Problem to solve
Using the data below, transcribe exactly everything from the line that contains "maneira quase patética" down to the line that contains "(Baden-Württemberg)". Include both of those lines and none of the pictures.

Dataset entries
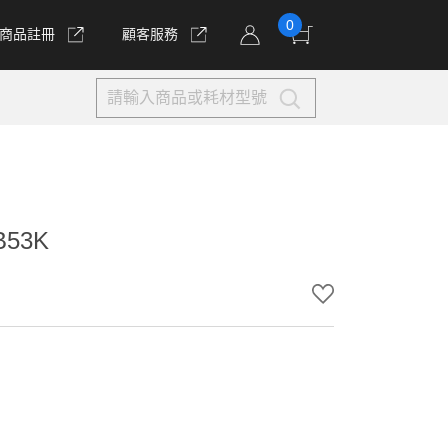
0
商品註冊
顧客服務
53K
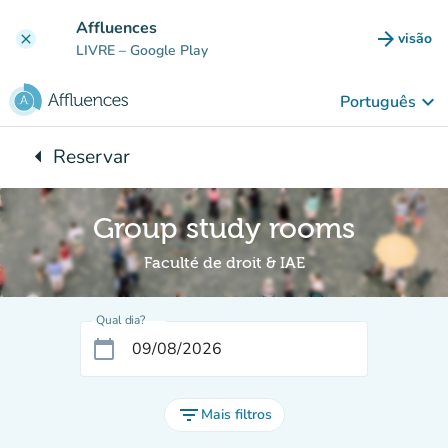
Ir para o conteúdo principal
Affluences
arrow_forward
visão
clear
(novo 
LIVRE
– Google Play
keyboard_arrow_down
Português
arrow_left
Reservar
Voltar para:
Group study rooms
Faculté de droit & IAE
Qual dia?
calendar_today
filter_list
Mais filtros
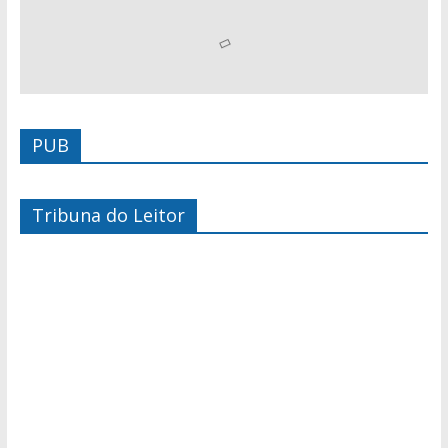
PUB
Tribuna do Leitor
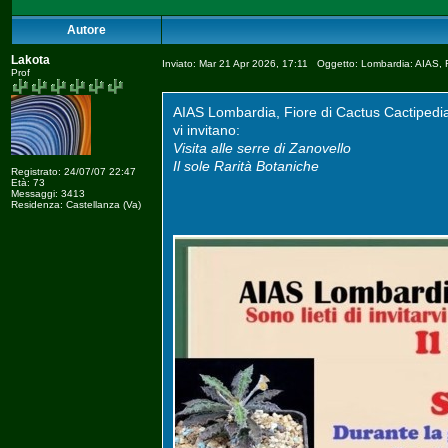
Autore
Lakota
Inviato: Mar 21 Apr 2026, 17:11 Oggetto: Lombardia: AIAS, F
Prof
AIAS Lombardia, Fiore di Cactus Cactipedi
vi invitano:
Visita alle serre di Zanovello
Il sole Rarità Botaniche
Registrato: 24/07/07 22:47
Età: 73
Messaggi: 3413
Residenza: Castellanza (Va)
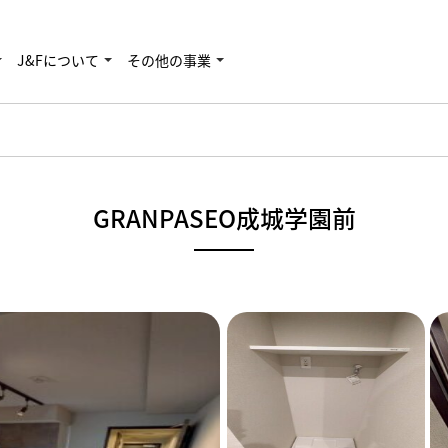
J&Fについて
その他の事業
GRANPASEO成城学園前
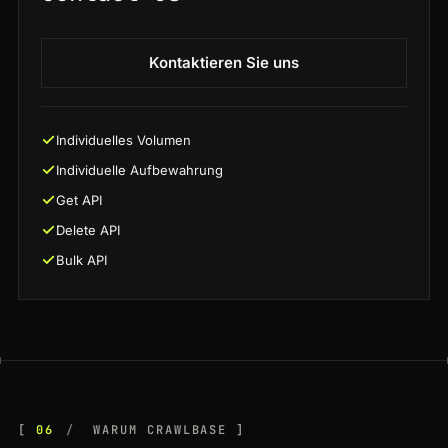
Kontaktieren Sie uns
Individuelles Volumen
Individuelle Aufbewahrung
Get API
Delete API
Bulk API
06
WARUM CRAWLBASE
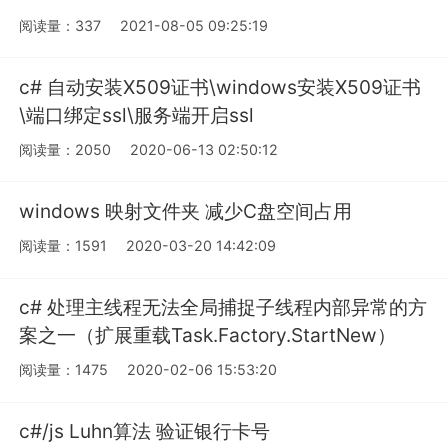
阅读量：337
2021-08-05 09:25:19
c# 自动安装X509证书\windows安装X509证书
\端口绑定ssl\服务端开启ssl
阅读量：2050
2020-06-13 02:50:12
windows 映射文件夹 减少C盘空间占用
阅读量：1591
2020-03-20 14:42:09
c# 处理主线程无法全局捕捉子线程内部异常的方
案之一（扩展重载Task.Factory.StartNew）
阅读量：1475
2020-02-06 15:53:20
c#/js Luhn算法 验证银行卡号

==

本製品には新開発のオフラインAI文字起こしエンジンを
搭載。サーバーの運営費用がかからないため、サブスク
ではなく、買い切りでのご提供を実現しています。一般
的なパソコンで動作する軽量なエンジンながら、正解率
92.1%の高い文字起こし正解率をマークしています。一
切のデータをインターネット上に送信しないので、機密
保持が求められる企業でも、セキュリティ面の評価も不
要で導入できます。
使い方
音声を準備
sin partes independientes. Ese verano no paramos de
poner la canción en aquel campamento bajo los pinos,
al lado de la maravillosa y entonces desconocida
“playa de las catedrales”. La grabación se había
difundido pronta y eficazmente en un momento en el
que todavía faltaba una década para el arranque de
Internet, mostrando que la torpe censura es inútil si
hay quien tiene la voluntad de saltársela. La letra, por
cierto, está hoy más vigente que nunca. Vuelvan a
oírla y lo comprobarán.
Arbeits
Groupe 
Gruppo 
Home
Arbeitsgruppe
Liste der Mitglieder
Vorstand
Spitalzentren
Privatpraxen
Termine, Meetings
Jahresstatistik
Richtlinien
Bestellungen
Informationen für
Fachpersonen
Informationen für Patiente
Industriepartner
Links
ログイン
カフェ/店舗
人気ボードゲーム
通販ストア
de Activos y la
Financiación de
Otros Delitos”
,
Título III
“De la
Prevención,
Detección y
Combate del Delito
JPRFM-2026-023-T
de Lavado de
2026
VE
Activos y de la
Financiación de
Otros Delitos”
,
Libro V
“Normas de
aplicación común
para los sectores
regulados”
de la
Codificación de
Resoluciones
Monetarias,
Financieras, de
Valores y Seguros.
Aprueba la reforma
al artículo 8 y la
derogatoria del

---

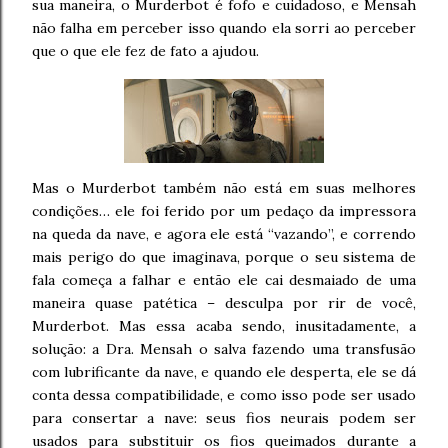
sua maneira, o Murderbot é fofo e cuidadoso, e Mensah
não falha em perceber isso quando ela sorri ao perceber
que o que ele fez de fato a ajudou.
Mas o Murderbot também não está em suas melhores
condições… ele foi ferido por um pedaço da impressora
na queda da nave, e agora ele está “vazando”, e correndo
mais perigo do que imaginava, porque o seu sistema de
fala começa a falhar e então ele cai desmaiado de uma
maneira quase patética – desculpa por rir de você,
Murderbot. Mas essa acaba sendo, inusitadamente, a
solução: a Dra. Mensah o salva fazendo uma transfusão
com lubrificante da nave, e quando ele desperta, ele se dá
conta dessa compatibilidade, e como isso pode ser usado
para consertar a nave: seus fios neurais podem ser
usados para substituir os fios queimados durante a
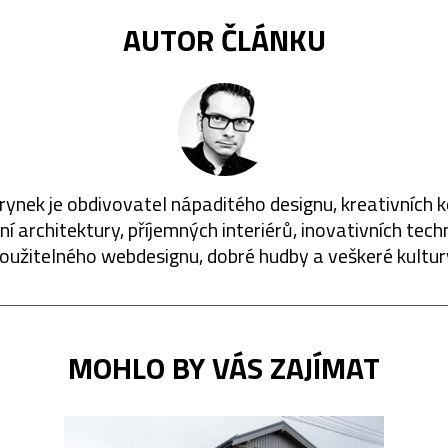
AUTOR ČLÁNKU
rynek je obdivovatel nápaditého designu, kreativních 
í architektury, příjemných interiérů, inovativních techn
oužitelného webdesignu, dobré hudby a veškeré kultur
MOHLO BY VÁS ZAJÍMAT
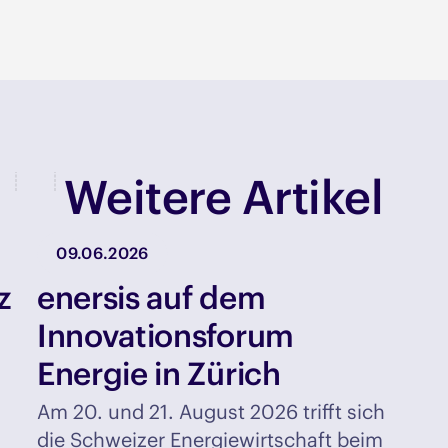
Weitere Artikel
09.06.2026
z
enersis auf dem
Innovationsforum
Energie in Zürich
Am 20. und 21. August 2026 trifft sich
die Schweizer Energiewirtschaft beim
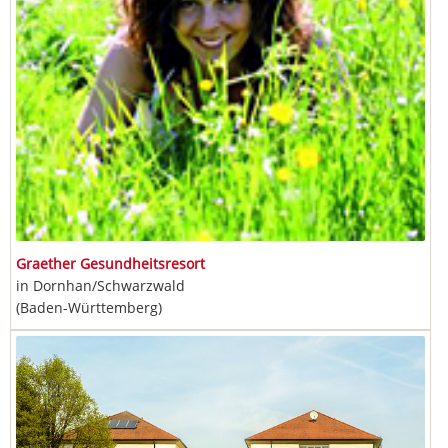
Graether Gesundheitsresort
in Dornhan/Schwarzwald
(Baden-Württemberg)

Response to this exercise
maneira quase patética – desculpa por rir de você,
Murderbot. Mas essa acaba sendo, inusitadamente, a
solução: a Dra. Mensah o salva fazendo uma transfusão
com lubrificante da nave, e quando ele desperta, ele se dá
conta dessa compatibilidade, e como isso pode ser usado
para consertar a nave: seus fios neurais podem ser
usados para substituir os fios queimados durante a
AUTOR ČLÁNKU
rynek je obdivovatel nápaditého designu, kreativních 
í architektury, příjemných interiérů, inovativních techn
oužitelného webdesignu, dobré hudby a veškeré kultur
MOHLO BY VÁS ZAJÍMAT
Weitere Artikel
09.06.2026
z
enersis auf dem
Innovationsforum
Energie in Zürich
Am 20. und 21. August 2026 trifft sich
die Schweizer Energiewirtschaft beim
Graether Gesundheitsresort
in Dornhan/Schwarzwald
(Baden-Württemberg)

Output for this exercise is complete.